Looking at the TxAppEntry class, this block of code sticks out,

Screen-Shot-2019-10-27-at-1.19.17-PM

It seems that it allocates some disk space and loads a few native libraries, particularly libshella.so, libshellb.so and libshellc.so. I had not heard about these previously, so I spent a bit of time looking these up, and what I found was a blog post by someone far more knowledgeable than I am on the subject matter. I highly recommend reading the entire post. The author goes into a lot of detail on how the Remote Access Tool (RAT) actually works.

The TL;DR is that this allows for remote code execution by unarchiving and loading a remote/hidden DEX file.

There has been some discussion about this with the HondaHacks author, I defer to the thread for more information.

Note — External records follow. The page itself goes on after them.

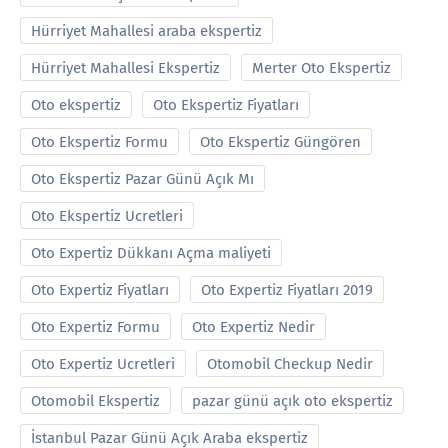
Hürriyet Mahallesi araba ekspertiz
Hürriyet Mahallesi Ekspertiz
Merter Oto Ekspertiz
Oto ekspertiz
Oto Ekspertiz Fiyatları
Oto Ekspertiz Formu
Oto Ekspertiz Güngören
Oto Ekspertiz Pazar Günü Açık Mı
Oto Ekspertiz Ucretleri
Oto Expertiz Dükkanı Açma maliyeti
Oto Expertiz Fiyatları
Oto Expertiz Fiyatları 2019
Oto Expertiz Formu
Oto Expertiz Nedir
Oto Expertiz Ucretleri
Otomobil Checkup Nedir
Otomobil Ekspertiz
pazar günü açık oto ekspertiz
İstanbul Pazar Günü Açık Araba ekspertiz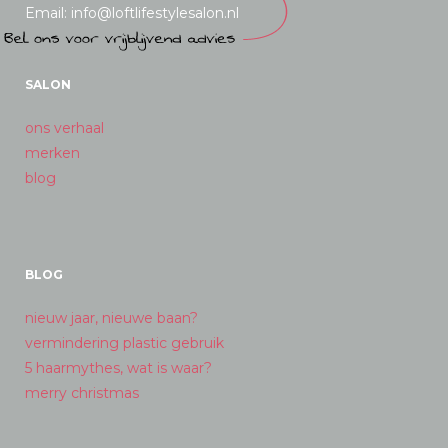
Email: info@loftlifestylesalon.nl
SALON
ons verhaal
merken
blog
BLOG
nieuw jaar, nieuwe baan?
vermindering plastic gebruik
5 haarmythes, wat is waar?
merry christmas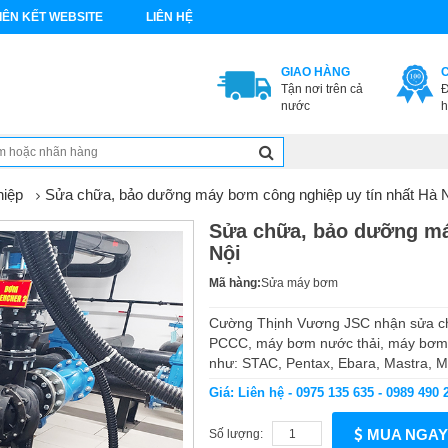
IÊN KẾT WEBSITE
LIÊN HỆ
GIAO HÀNG
Tận nơi trên cả
Đ
nước
h
iệp
Sửa chữa, bảo dưỡng máy bơm công nghiệp uy tín nhất Hà 
Sửa chữa, bảo dưỡng má
Nội
Mã hàng:
Sửa máy bơm
Cường Thịnh Vương JSC nhận sửa c
PCCC, máy bơm nước thải, máy bơm tr
như: STAC, Pentax, Ebara, Mastra, Mit
Giá: Liên hệ - 0975 135 635 - 0989 490 
MUA NGAY
Số lượng: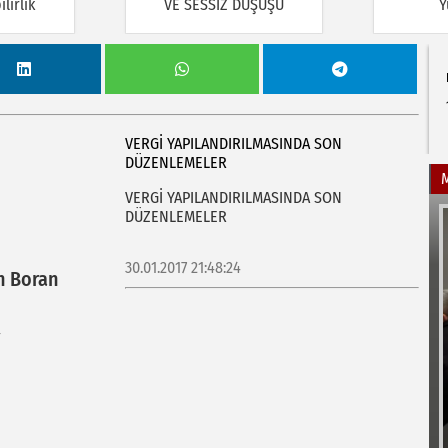
lirlik
VE SESSİZ DÜŞÜŞÜ
Y
VERGİ YAPILANDIRILMASINDA SON
DÜZENLEMELER
VERGİ YAPILANDIRILMASINDA SON
DÜZENLEMELER
30.01.2017 21:48:24
n Boran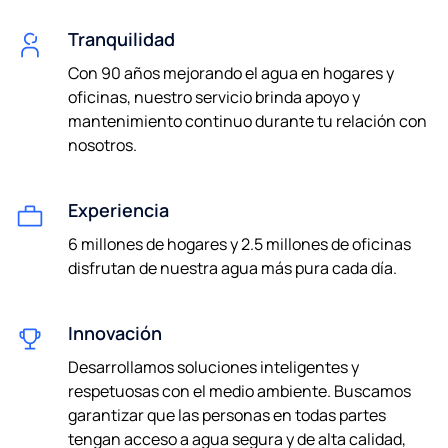
Tranquilidad
Con 90 años mejorando el agua en hogares y
oficinas, nuestro servicio brinda apoyo y
mantenimiento continuo durante tu relación con
nosotros.
Experiencia
6 millones de hogares y 2.5 millones de oficinas
disfrutan de nuestra agua más pura cada día.
Innovación
Desarrollamos soluciones inteligentes y
respetuosas con el medio ambiente. Buscamos
garantizar que las personas en todas partes
tengan acceso a agua segura y de alta calidad,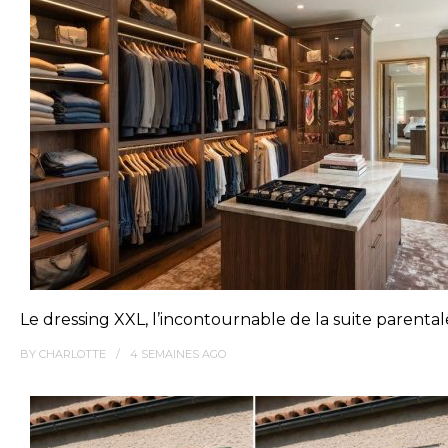
Le dressing XXL, l’incontournable de la suite parenta
BY
CHARLOTTE
4 SEMAINES
AGO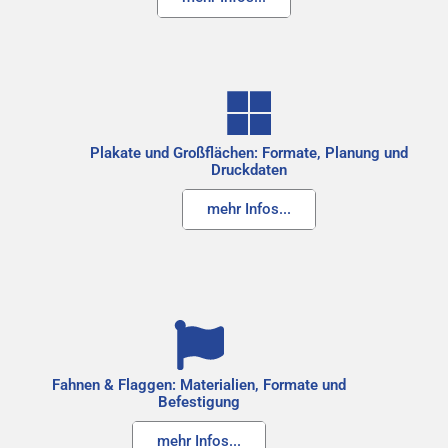
Plakate und Großflächen: Formate, Planung und
Druckdaten
mehr Infos...
Fahnen & Flaggen: Materialien, Formate und
Befestigung
mehr Infos...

However, I think this merits some consideration from the perspective of the users and the OEMs. From the user's perspective, being given access to what is effectively a fully operational android device was probably a good chunk of the value proposition for the vehicle. With that in mind providing a safe sandbox for user customization and experimentation could have been an interesting angle to take. One that builds an ecosystem around developing automotive apps for their brand. The good news is that there is some discussion around this on the inevitability of the Tesla app store. I think it says a lot and is a missed opportunity for vehicle OEMs, in this case, Honda, considering that their products do have Wifi connectivity and the same infotainment dash has been in a family of products running for at least 3 years. If a chunk of your users resort to installing untrusted software they find on the internet to customize their product, it should merit at least some consideration and experimentation to allow them to do this safely. Perhaps the next Android Auto iteration is a step in this direction.

In conclusion, and I think this goes without saying. Installing random software from an untrusted source on the internet is almost always a bad idea. Especially one off of a random message board. In this particular scenario, HondaHack is not software I recommend anyone install - at least not the version that I tinkered with. This is because of the glaring security issues, the fact that it is not open source to allow for an audit, and there is no trusted way of distributing binaries and versions that do not require that the user open a huge backdoor on their device. I understand the need to make money off of one's work, however, there are other ways to securely distribute software especially within a fairly technical audience.